Lockheed U-2 Spy Plane Metal
The Lockheed is an American reconnaissance aircraft used for high-altitude surveillance. It was produced during the cold war for non-stop surveillance of enemy territories. Since the cold war, U-2 planes have been used by the USA in Afghanistan and Iraq and are still in service today.
Vostok 1 Flown Metal (First Man in Space Yuri Gagarin)
“To be the first to enter the cosmos, to engage, single-handed, in an unprecedented duel with nature-could one dream of anything more?”- Yuri Gagarin
Yuri Gagarin was a Soviet pilot who became the first human to go to outer space during the space race. He flew on the Vostok 1 spacecraft in a single orbit around Earth. The entire trip took only 108 minutes with the spacecraft going 17,500mph most of the way. After re-orbit, Yuri ejected from the craft, parachuted to the ground, then walked to find a telephone to tell the soviet union his location.
Chernobyl Medic Box Metal
The Chernobyl disaster was the most severe unintentional release of radioactivity into the environment. The disaster occurred during a test of the Chernobyl nuclear power plant near Pripyat, Ukraine. After the test, an uncontrolled nuclear chain reaction ensued releasing enormous amounts of energy and radiation. Due to extremely high amounts of radiation being released, nearby towns were abandoned. The closest town of Pripyat is still vacant to this day due to radiation in the area with homes, businesses, and amusement parks becoming overgrown with vegetation.
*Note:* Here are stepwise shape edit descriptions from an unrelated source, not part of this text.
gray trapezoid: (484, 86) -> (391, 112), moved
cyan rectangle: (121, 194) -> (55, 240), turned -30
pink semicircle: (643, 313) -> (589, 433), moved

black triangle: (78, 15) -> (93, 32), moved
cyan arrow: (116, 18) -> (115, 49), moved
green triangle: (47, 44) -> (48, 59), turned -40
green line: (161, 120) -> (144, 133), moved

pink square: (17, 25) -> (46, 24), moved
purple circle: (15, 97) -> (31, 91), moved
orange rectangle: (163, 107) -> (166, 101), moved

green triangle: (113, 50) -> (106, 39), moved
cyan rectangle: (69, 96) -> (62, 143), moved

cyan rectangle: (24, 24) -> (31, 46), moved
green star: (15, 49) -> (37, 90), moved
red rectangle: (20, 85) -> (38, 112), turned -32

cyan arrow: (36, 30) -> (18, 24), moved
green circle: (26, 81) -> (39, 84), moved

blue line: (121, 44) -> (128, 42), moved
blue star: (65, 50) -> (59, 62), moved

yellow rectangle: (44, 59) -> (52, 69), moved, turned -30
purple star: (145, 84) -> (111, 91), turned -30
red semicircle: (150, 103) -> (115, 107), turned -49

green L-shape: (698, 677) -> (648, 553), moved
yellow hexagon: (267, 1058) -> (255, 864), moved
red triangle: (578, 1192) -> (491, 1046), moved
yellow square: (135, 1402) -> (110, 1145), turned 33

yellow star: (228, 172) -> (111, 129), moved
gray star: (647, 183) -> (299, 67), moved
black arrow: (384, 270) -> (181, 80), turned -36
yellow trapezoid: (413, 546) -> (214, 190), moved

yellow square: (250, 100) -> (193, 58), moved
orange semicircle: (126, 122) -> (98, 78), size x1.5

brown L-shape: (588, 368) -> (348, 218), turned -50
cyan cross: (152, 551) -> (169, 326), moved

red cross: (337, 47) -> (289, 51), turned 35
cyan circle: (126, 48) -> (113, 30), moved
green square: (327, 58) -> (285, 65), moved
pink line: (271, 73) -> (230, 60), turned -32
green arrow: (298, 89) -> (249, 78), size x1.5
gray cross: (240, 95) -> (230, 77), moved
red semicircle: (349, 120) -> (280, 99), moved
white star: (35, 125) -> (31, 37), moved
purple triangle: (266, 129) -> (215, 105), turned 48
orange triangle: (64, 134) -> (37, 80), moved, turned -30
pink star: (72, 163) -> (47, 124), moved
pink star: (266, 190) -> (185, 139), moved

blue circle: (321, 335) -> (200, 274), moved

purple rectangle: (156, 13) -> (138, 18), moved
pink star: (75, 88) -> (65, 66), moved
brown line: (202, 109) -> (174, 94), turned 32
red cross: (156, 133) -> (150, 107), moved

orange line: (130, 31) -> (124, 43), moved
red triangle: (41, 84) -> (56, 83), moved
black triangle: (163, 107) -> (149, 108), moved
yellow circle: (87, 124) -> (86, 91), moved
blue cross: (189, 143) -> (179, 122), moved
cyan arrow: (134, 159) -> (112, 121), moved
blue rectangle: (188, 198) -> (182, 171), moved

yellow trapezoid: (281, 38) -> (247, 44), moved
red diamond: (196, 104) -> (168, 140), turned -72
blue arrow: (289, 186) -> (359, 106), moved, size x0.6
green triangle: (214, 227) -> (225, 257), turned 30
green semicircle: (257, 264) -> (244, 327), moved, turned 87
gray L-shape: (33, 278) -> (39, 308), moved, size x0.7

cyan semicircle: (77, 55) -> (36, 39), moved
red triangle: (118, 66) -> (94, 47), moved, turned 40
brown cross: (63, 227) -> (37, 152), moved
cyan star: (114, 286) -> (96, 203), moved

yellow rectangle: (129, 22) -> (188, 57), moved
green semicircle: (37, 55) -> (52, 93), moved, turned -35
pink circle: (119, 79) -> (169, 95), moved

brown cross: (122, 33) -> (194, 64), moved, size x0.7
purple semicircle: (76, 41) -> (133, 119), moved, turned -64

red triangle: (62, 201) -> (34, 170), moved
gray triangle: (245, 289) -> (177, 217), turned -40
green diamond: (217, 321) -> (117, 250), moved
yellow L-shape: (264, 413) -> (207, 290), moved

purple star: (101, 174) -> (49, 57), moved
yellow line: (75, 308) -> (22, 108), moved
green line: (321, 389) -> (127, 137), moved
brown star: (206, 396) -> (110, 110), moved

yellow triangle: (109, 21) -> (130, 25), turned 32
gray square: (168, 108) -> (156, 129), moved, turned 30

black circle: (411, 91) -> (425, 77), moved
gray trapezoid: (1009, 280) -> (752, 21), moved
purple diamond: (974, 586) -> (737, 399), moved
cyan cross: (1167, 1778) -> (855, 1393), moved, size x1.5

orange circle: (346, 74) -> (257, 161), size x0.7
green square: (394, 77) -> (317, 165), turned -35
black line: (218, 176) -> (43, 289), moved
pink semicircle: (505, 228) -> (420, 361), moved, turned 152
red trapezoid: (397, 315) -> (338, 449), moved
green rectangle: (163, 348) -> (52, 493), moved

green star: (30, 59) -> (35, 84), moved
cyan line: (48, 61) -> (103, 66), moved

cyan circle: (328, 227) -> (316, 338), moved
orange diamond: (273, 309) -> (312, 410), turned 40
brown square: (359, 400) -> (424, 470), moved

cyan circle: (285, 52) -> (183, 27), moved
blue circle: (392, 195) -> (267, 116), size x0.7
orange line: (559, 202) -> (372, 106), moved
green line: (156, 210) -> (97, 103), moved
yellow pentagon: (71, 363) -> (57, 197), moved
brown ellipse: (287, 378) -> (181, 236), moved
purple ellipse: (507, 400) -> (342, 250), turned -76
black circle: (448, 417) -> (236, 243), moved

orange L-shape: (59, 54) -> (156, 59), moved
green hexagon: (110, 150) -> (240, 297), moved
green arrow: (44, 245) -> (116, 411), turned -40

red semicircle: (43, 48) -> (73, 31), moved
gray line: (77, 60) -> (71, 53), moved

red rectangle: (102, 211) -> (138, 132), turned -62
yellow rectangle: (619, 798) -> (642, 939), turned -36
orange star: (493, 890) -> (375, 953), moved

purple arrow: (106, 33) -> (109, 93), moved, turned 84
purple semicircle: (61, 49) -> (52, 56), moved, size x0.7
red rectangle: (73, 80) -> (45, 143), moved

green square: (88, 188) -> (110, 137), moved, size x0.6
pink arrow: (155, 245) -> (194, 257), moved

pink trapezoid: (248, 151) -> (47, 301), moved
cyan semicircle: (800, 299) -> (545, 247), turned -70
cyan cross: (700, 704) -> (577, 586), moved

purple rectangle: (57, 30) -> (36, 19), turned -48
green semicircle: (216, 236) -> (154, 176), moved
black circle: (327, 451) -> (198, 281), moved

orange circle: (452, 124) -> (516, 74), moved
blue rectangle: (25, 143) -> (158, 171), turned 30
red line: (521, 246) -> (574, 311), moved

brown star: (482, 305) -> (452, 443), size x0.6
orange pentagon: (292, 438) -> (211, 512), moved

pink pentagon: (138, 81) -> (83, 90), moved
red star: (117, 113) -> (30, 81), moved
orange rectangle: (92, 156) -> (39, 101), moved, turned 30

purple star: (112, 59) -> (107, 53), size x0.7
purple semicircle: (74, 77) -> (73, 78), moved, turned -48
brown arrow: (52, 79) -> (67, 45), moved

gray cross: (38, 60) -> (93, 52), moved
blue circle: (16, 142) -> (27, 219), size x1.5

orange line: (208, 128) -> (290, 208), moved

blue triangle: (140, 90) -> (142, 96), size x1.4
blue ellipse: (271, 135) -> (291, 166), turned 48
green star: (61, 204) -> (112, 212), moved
After the disaster, many downwind farm animals were born with deformities caused by high levels of radiation exposure. The Medic box featured in this museum was recovered from the power plant site after the disaster.
Neolithic Arrowhead (c. 10,000-3,000 B.C. Sahara Region)
The Neolithic period is the final deviation of the stone age, which preceded the Copper and bronze ages. This period is marked by the first developments in farming and domesticating farm animals. Because of these technological advancements, it was finally possible for many human cultures to move from a hunter-gatherer lifestyle to one of agriculture and settlement. This allowed increasingly large populations to become possible. Other developments during the Neolithic period include pottery, rectangular houses, and polished stone tools.